The Super Bowl yesterday was a series of lectures with this message: “As often as we’ve tried to educate you people out there in flyover country, you remain resistant to our efforts to civilize you. We continue to detect traces of racism, misogyny, and xenophobia in your makeup; so it’s our moral imperative to disabuse you of those ideas.”
If a young girl and a boy are in some kind of competition—running, shooting a basket, doing a science project—put your money on the girl. She’s a shoe-in. It’s all terribly cute, of course. Look, the girl beat the boy! But the schtick is getting a bit tired. Ad folk, lay off the ideology for a bit, for goodness sakes, and let the poor boy win every now and then.
There seems to be some kind of law in advertising that if you show two kids, one of them has to be black. The rule is so strict that there must be some kind of jail (probably on Madison Avenue) for those who break this law. In a group of seven or so, three or four will be “people of color.” They’ll sometimes show an Asian in a group shot, but Asians just don’t count as much as blacks. We’re being lectured to, folks.
In the Super Bowl T-Mobile ad showing a bunch of babies, more than half of which were “babies of color,” we were told that “Some people will be threatened” by the varied hues of these babies. “But,” we’re told, “you will love who you want.” Why do I get the feeling that person who considered himself enlightened was scolding me for my benighted ways?
The Kraft ad in the Super Bowl featured gay couples and interracial couples. “There is no right way to family” (using “family” as a verb) we were told by an ad that obviously was tweaking the noses of the unenlightened.
Perhaps it all started with that Coca Cola ad almost fifty years ago that wanted to teach the world to sing, with a long shot of a multi-cultural group of young people, all mingling peacefully, loving one another, all grokking one another. No borders for these folk.
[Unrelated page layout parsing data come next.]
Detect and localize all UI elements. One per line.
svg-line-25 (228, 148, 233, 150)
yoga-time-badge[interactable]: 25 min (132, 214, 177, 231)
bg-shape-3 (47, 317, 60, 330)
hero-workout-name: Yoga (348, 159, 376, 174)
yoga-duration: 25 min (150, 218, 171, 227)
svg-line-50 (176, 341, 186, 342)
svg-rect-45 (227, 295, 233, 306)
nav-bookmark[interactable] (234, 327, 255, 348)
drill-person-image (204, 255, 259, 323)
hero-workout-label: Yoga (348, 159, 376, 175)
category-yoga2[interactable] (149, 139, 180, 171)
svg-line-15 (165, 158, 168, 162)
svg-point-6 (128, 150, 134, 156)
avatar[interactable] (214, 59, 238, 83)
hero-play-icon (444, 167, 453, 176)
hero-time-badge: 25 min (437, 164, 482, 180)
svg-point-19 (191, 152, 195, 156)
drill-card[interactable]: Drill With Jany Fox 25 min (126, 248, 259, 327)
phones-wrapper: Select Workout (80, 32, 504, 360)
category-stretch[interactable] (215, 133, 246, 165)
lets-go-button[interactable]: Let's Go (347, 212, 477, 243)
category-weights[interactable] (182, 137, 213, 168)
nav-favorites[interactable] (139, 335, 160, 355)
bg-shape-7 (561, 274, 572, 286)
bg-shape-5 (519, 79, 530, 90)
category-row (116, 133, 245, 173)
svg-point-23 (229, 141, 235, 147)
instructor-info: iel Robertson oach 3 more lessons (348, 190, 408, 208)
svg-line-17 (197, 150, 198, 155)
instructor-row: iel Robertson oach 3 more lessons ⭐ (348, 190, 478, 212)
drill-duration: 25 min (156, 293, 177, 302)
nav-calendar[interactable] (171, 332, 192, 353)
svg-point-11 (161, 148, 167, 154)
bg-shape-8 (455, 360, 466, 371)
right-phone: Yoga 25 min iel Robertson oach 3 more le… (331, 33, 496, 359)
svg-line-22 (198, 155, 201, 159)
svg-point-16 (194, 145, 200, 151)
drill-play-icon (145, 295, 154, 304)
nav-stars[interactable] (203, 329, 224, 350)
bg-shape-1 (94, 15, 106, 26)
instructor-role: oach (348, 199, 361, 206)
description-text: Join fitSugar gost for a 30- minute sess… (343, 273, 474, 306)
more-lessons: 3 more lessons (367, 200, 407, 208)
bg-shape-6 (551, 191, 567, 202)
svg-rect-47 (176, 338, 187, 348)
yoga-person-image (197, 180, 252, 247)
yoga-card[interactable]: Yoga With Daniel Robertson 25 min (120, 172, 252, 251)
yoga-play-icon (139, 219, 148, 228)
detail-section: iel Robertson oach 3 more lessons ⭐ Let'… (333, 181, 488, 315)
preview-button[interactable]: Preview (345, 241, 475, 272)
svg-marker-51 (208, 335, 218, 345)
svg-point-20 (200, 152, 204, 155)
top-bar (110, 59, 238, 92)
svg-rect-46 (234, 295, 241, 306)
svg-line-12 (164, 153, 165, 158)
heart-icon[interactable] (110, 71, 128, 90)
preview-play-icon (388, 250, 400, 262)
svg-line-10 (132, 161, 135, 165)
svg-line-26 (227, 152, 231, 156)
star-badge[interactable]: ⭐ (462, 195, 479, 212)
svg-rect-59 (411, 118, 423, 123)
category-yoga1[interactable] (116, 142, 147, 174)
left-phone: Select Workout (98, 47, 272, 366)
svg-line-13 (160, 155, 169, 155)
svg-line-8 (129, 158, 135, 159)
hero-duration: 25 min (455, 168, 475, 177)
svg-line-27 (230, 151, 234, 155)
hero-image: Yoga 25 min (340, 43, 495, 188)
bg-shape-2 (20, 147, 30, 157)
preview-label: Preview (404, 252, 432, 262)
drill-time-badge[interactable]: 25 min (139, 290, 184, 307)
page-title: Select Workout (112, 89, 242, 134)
These lectures are so important to the woke folk on Madison Avenue that the corporations—and the ad agencies that do their bidding—spend untold millions of dollars in which the products themselves never make an appearance. There was nary a phone in the T-Mobile ad, and no macaroni showed up in the Kraft ad.
I was trying to enjoy the Super Bowl, but these darned ads were harshing my mellow. (I can’t get enough of that phrase, which I stole from a DocJay post.)
Published in Culture
This is what annoys me too. Lately it seems every commercial features multi-racial families for every product, from the blonde mom at the airport (they cast a blonde to make her as white as possible) with the four black children to the detergent commercial with the middle-aged multi-racial couple with the multi-racial daughter. The thing that annoys me is that actually, I have no problem with multi-racial families but I can’t tell that to the little 30-year-old MBAs at the ad agency who are sure that I do, and that it’s their job to shove it in my face until I’m as civilized as they are. It’s heavy-handed, sanctimonious, and self-righteous, and I’m sick to death of it.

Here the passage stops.